** Goal of the exercise **
Omit the images and reproduce the rest of the entries exactly.

** Data under study **

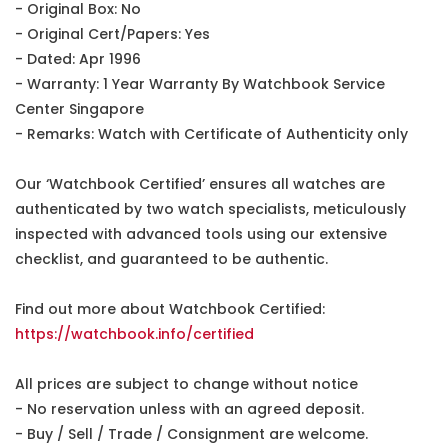
- Original Box: No
- Original Cert/Papers: Yes
- Dated: Apr 1996
- Warranty: 1 Year Warranty By Watchbook Service
Center Singapore
- Remarks: Watch with Certificate of Authenticity only
Our ‘Watchbook Certified’ ensures all watches are
authenticated by two watch specialists, meticulously
inspected with advanced tools using our extensive
checklist, and guaranteed to be authentic.
Find out more about Watchbook Certified:
https://watchbook.info/certified
All prices are subject to change without notice
- No reservation unless with an agreed deposit.
- Buy / Sell / Trade / Consignment are welcome.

** Response to this task **
- Original Box: No
- Original Cert/Papers: Yes
- Dated: Apr 1996
- Warranty: 1 Year Warranty By Watchbook Service
Center Singapore
- Remarks: Watch with Certificate of Authenticity only
Our ‘Watchbook Certified’ ensures all watches are
authenticated by two watch specialists, meticulously
inspected with advanced tools using our extensive
checklist, and guaranteed to be authentic.
Find out more about Watchbook Certified:
https://watchbook.info/certified
All prices are subject to change without notice
- No reservation unless with an agreed deposit.
- Buy / Sell / Trade / Consignment are welcome.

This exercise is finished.